* What the task requires
The data below should be retyped exactly, with the pictures left out.

* Records to process
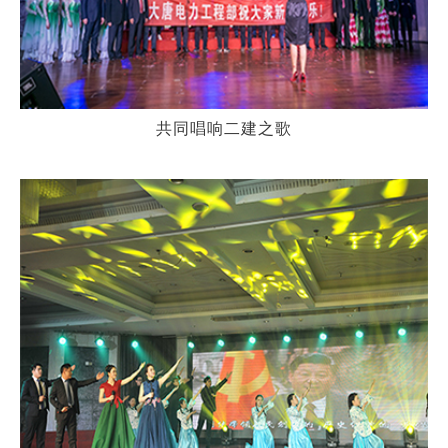
共同唱响二建之歌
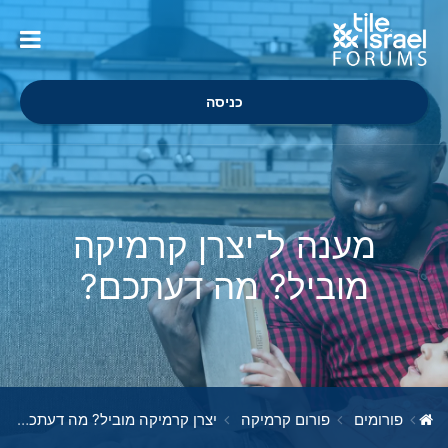
כניסה
מענה ל־יצרן קרמיקה
מוביל? מה דעתכם?
פורומים
פורום קרמיקה
יצרן קרמיקה מוביל? מה דעתכם?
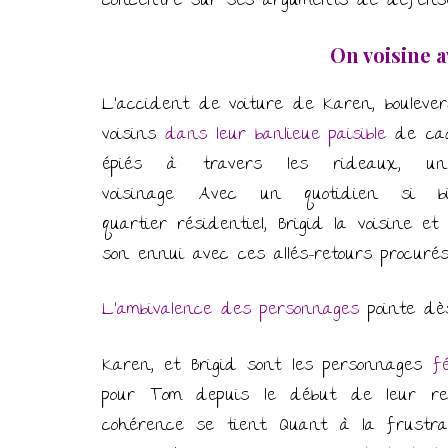
concentré sur ses arguments de défense
On voisine a
L’accident de voiture de Karen, boulev
voisins
dans leur banlieue paisible
de cad
épiés à travers les rideaux, 
voisinage. Avec un quotidien si 
quartier résidentiel, Brigid la voisine e
son ennui avec ces allés-retours procurés
L’ambivalence des personnages
pointe dès
Karen, et Brigid sont les personnages
f
pour Tom depuis le début de leur re
cohérence se tient. Quant à la frustra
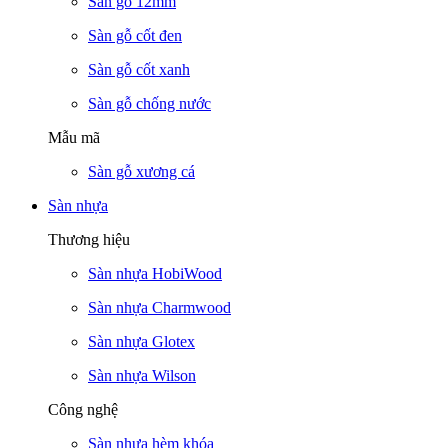
Sàn gỗ 12mm
Sàn gỗ cốt đen
Sàn gỗ cốt xanh
Sàn gỗ chống nước
Mẫu mã
Sàn gỗ xương cá
Sàn nhựa
Thương hiệu
Sàn nhựa HobiWood
Sàn nhựa Charmwood
Sàn nhựa Glotex
Sàn nhựa Wilson
Công nghệ
Sàn nhựa hèm khóa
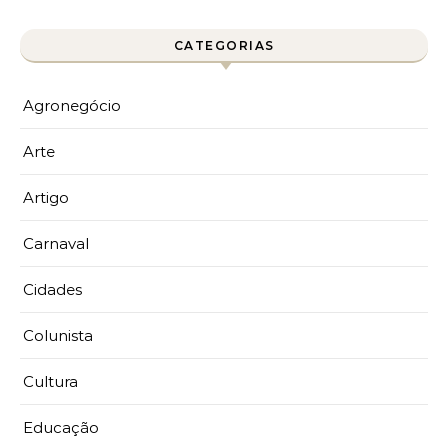
CATEGORIAS
Agronegócio
Arte
Artigo
Carnaval
Cidades
Colunista
Cultura
Educação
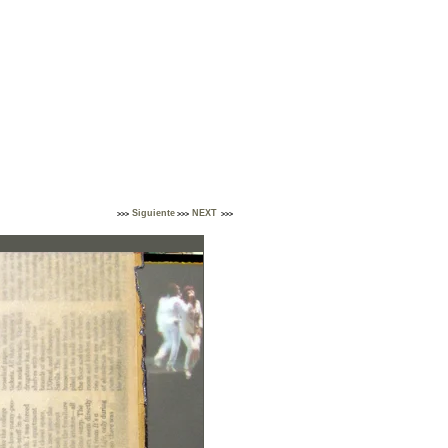
Siguiente
NEXT
>>>
>>>
>>>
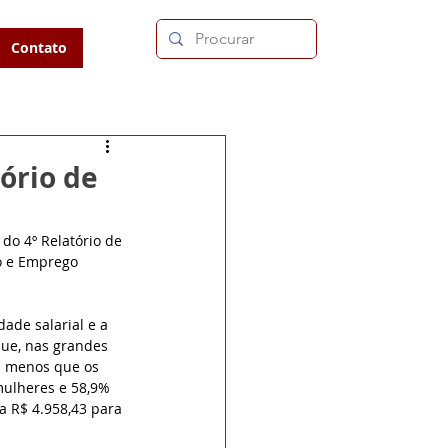
Contato
ório de
do 4º Relatório de 
o e Emprego 
ade salarial e a 
ue, nas grandes 
a menos que os 
mulheres e 58,9% 
a R$ 4.958,43 para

* Response area
共同唱响二建之歌
כניסה
מענה ל־יצרן קרמיקה
מוביל? מה דעתכם?
פורומים
פורום קרמיקה
יצרן קרמיקה מוביל? מה דעתכם?
concentré sur ses arguments de défense
On voisine a
L’accident de voiture de Karen, boulev
voisins
dans leur banlieue paisible
de cad
épiés à travers les rideaux, 
voisinage. Avec un quotidien si 
quartier résidentiel, Brigid la voisine e
son ennui avec ces allés-retours procurés
L’ambivalence des personnages
pointe dès
Karen, et Brigid sont les personnages
f
pour Tom depuis le début de leur re
cohérence se tient. Quant à la frustra
Sàn gỗ 12mm
Sàn gỗ cốt đen
Sàn gỗ cốt xanh
Sàn gỗ chống nước
Mẫu mã
Sàn gỗ xương cá
Sàn nhựa
Thương hiệu
Sàn nhựa HobiWood
Sàn nhựa Charmwood
Sàn nhựa Glotex
Sàn nhựa Wilson
Công nghệ
Sàn nhựa hèm khóa
CATEGORIAS
Agronegócio
Arte
Artigo
Carnaval
Cidades
Colunista
Cultura
Educação
Siguiente
NEXT
>>>
>>>
>>>
Contato
ório de
do 4º Relatório de 
o e Emprego 
ade salarial e a 
ue, nas grandes 
a menos que os 
mulheres e 58,9% 
a R$ 4.958,43 para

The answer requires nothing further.